Toutes les situations ont leurs instincts. La vieille et éternelle mère nature avertissait sourdement Jean Valjean de la présence de Marius. Jean Valjean tressaillait dans le plus obscur de sa pensée. Jean Valjean ne voyait rien, ne savait rien, et considérait pourtant avec une attention opiniâtre les ténèbres où il était, comme s’il sentait d’un côté quelque chose qui se construisait, et de l’autre quelque chose qui s’écroulait. Marius, averti aussi, et, ce qui est la profonde loi du bon Dieu, par cette même mère nature, faisait tout ce qu’il pouvait pour se dérober au « père ». Il arrivait cependant que Jean Valjean l’apercevait quelquefois. Les allures de Marius n’étaient plus du tout naturelles. Il avait des prudences louches et des témérités gauches.

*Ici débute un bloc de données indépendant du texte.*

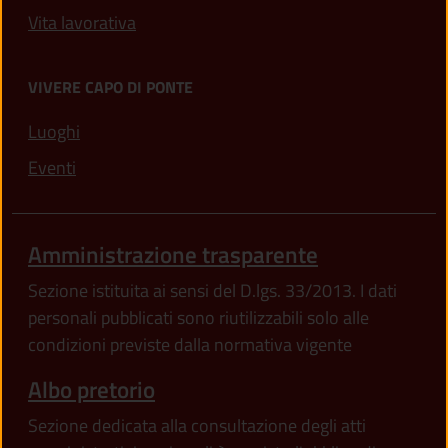
Vita lavorativa
VIVERE CAPO DI PONTE
Luoghi
Eventi
Amministrazione trasparente
Sezione istituita ai sensi del D.lgs. 33/2013. I dati
personali pubblicati sono riutilizzabili solo alle
condizioni previste dalla normativa vigente
Albo pretorio
Sezione dedicata alla consultazione degli atti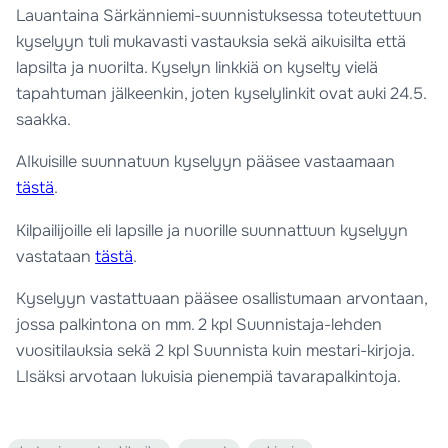
Lauantaina Särkänniemi-suunnistuksessa toteutettuun
kyselyyn tuli mukavasti vastauksia sekä aikuisilta että
lapsilta ja nuorilta. Kyselyn linkkiä on kyselty vielä
tapahtuman jälkeenkin, joten kyselylinkit ovat auki 24.5.
saakka.
AIkuisille suunnatuun kyselyyn pääsee vastaamaan
tästä
.
Kilpailijoille eli lapsille ja nuorille suunnattuun kyselyyn
vastataan
tästä
.
Kyselyyn vastattuaan pääsee osallistumaan arvontaan,
jossa palkintona on mm. 2 kpl Suunnistaja-lehden
vuositilauksia sekä 2 kpl Suunnista kuin mestari-kirjoja.
LIsäksi arvotaan lukuisia pienempiä tavarapalkintoja.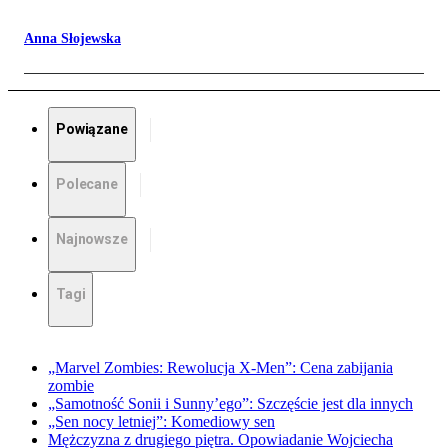
Anna Słojewska
Powiązane
Polecane
Najnowsze
Tagi
„Marvel Zombies: Rewolucja X-Men”: Cena zabijania
zombie
„Samotność Sonii i Sunny’ego”: Szczęście jest dla innych
„Sen nocy letniej”: Komediowy sen
Mężczyzna z drugiego piętra. Opowiadanie Wojciecha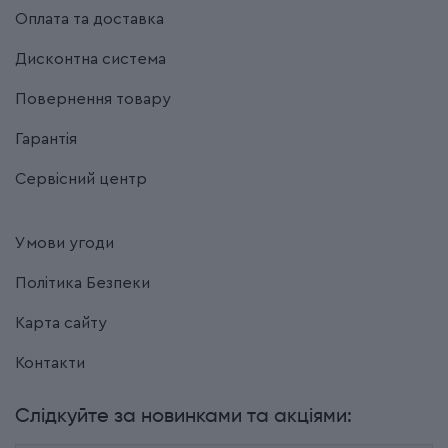
Оплата та доставка
Дисконтна система
Повернення товару
Гарантія
Сервісний центр
Умови угоди
Політика Безпеки
Карта сайту
Контакти
Слідкуйте за новинками та акціями:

Il ne venait plus tout près comme autrefois ; il s’asseyait loin et restait en extase ; il avait un livre et faisait semblant de lire ; pour qui faisait-il semblant ? Autrefois il venait avec son vieux habit, maintenant il avait tous les jours son habit neuf ; il n’était pas bien sûr qu’il ne se fît point friser, il avait des yeux tout drôles, il mettait des gants ; bref, Jean Valjean détestait cordialement ce jeune homme.

Cosette ne laissait rien deviner. Sans savoir au juste ce qu’elle avait, elle avait bien le sentiment que c’était quelque chose et qu’il fallait le cacher.

Il y avait entre le goût de toilette qui était venu à Cosette et l’habitude d’habits neufs qui était poussée à cet inconnu un parallélisme importun à Jean Valjean. C’était un hasard peut-être, sans doute, à coup sûr, mais un hasard menaçant.

Jamais il n’ouvrait la bouche à Cosette de cet inconnu. Un jour cependant, il ne put s’en tenir, et avec ce vague désespoir qui jette brusquement la sonde dans son malheur, il lui dit : — Que voilà un jeune homme qui a l’air pédant !

Cosette, l’année d’auparavant, petite fille indifférente, eût répondu : — Mais non, il est charmant. Dix ans plus tard, avec l’amour de Marius au cœur, elle eût répondu : — Pédant et insupportable à voir ! vous avez bien raison ! — Au moment de la vie et du cœur où elle était, elle se borna à répondre avec un calme suprême :

— Ce jeune homme-là !

Comme si elle le regardait pour la première fois de sa vie.